Exploration, Experimentation & Synthesis

The first music instrument that I learned was one that is involved with the most primitive element in music, which is rhythm. I started practicing very easy rock songs while trying to nail down how to handle my hands and feet simultaneously, which is quite a challenge for beginners! Eventually I learned the basic technique and the most typical drum fills. I was already able to play basic rock songs in amateur rock bands at this point, however, I felt generic, a huge deal generic to be honest, that's when it recurred to me: I needed to get out of my hobbit village!

I was a big fan of a jrock (japanese rock) band called "Dir en Grey" which is among a number of attempts to classify it: visual kei, experimental, extreme metal, alternative metal, avant-garde, etc. To say in a few words, it's a very unique, authentic and original band to the point that people have a very hard time classifying it. In the case of its drummer, Shinya, he's also a very talented and unique drummer, so much so that I learned for the first time that it was possible to create grooves making a polyrhythm mixing the hi-hat, ride cymbals and the tom drums intermittently!

I remember taking the trouble to learn some of his most iconic drum grooves and drum fills and that kinda instantly made me one of the unique and authentic drummers in the small town where I live, because I would mix and match elements from traditional western rock and metal bands such as Nirvana and Iron Maiden with eastern jrock bands such as Dir en Grey and The Gazette in my playstyle.

The first element in this process of finding your own original musical voice is the actual exploration of other music styles, and to connect the dots with the first part of this post, to do that among the styles and genres that you're actually passionate about. But I wouldn't say that it stops in there, since I'm still in the middle of the journey I'd say that what is lacking to me now is to step out of my comfort zone.

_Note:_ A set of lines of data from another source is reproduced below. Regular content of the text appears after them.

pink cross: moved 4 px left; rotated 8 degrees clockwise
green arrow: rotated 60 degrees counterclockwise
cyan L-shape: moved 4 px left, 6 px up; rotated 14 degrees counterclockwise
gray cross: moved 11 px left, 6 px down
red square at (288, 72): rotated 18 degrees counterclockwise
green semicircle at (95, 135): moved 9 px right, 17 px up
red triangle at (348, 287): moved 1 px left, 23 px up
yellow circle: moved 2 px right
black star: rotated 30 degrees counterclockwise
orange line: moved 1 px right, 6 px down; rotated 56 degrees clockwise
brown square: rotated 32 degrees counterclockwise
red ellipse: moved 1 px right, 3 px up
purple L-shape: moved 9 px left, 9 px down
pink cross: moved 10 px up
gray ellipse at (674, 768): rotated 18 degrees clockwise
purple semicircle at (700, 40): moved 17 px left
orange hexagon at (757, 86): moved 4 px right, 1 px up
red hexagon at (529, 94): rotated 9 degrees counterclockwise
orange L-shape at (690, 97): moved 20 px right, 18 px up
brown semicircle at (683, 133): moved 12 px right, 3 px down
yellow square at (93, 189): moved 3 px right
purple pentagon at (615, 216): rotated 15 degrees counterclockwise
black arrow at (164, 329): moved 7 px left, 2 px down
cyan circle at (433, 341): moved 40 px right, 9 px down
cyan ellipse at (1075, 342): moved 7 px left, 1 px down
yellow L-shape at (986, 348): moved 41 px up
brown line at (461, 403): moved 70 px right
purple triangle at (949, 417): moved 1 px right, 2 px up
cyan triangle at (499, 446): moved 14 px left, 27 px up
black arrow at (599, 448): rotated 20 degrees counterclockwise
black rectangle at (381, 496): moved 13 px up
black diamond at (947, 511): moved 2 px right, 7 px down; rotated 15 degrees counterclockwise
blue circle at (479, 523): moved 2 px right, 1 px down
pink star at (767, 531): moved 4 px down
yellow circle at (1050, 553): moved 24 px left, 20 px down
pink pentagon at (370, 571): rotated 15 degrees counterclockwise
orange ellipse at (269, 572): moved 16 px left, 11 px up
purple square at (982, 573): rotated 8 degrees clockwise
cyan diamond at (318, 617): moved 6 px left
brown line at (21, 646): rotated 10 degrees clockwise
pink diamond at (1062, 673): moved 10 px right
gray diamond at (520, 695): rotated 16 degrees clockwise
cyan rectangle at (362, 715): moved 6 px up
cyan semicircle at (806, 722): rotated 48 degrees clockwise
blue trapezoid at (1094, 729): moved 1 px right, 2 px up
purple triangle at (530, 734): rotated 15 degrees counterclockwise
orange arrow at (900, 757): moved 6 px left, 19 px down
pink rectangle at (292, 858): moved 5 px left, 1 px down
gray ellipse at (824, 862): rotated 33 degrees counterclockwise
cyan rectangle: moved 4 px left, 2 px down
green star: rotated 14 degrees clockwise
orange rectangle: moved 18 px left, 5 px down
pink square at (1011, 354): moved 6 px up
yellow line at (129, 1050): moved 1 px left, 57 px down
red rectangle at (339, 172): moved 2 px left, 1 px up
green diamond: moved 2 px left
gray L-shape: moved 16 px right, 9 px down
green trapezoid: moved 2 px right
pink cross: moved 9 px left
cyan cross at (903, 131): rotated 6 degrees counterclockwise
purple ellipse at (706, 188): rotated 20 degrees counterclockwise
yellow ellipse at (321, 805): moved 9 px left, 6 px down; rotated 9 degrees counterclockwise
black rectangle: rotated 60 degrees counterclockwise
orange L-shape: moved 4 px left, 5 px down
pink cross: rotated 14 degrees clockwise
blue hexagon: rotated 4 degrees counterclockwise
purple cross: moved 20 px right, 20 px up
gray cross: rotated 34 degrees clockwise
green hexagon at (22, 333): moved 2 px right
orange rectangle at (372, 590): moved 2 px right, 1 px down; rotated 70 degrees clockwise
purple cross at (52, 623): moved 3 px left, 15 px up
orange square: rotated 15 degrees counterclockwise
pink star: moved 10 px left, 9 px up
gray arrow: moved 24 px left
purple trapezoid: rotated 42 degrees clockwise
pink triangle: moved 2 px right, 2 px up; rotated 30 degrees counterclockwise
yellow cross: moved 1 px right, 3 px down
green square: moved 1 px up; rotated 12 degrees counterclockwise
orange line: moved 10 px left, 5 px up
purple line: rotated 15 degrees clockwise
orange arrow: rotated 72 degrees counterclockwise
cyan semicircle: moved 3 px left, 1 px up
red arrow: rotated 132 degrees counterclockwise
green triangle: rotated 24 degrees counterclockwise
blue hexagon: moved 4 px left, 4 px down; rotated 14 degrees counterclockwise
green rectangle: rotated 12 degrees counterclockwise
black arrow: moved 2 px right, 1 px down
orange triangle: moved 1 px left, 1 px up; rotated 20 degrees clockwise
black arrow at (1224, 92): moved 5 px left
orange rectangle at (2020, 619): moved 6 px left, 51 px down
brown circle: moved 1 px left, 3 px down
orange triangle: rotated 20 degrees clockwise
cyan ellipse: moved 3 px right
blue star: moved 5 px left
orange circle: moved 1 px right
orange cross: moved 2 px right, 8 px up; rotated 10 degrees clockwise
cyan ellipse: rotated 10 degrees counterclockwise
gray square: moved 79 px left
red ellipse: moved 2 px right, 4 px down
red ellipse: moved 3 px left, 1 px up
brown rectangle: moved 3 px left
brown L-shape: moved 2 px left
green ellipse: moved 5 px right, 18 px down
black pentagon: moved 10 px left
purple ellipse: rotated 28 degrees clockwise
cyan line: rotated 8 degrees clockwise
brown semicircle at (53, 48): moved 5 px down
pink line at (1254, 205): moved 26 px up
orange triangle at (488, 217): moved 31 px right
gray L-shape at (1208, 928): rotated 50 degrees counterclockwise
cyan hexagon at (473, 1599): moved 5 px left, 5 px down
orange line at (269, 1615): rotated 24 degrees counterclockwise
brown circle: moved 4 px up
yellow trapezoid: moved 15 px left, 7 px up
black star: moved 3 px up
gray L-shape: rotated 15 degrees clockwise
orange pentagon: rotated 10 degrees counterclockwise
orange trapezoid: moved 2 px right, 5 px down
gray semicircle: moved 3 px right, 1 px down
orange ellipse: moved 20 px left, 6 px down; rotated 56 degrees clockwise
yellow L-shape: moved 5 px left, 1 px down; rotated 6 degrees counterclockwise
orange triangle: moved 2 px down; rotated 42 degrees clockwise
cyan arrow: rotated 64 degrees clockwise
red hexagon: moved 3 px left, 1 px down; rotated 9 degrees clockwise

I also need to force myself to explore other music styles and genres I'm not really quite fond of yet.

There are elements of music exploration that should happen in the passionate zone and outside of it as well, because, well, to simply put it, it's just never enough, you can always be better than what you currently are.

Speaking of comfort zone, another process that is a bit of a heavy lifting is the intermediate work you should be doing after all the exploration, which is actual experimentation. Going back to my drums journey it took me quite a while to figure out how I'd put the jrock fills and grooves in my own original music, which, without wanting to go to deep into this, that's when you have to get your hands dirty - the moment where you need to sit in your instrument and play with all the music material you gathered.

Let's simplify, if you're in the world of music composition for a while you'll perhaps know already that in order to sound jazzy it would be almost mandatory for you to start using those 7th chords in your chord progressions, but say that you want to mix some 9th chords as well, in this case, you'd be playing with the Major 7th (Strangeness), and the Compound Seventh 14th (Tension & Dissonance) with those chords.

The knowledge and experience with the different music styles and genres you would've explored already would give you a foundational start for your experimentations, perhaps then you may be able to create unique musical habits of your own and start forming your own musical signature in there.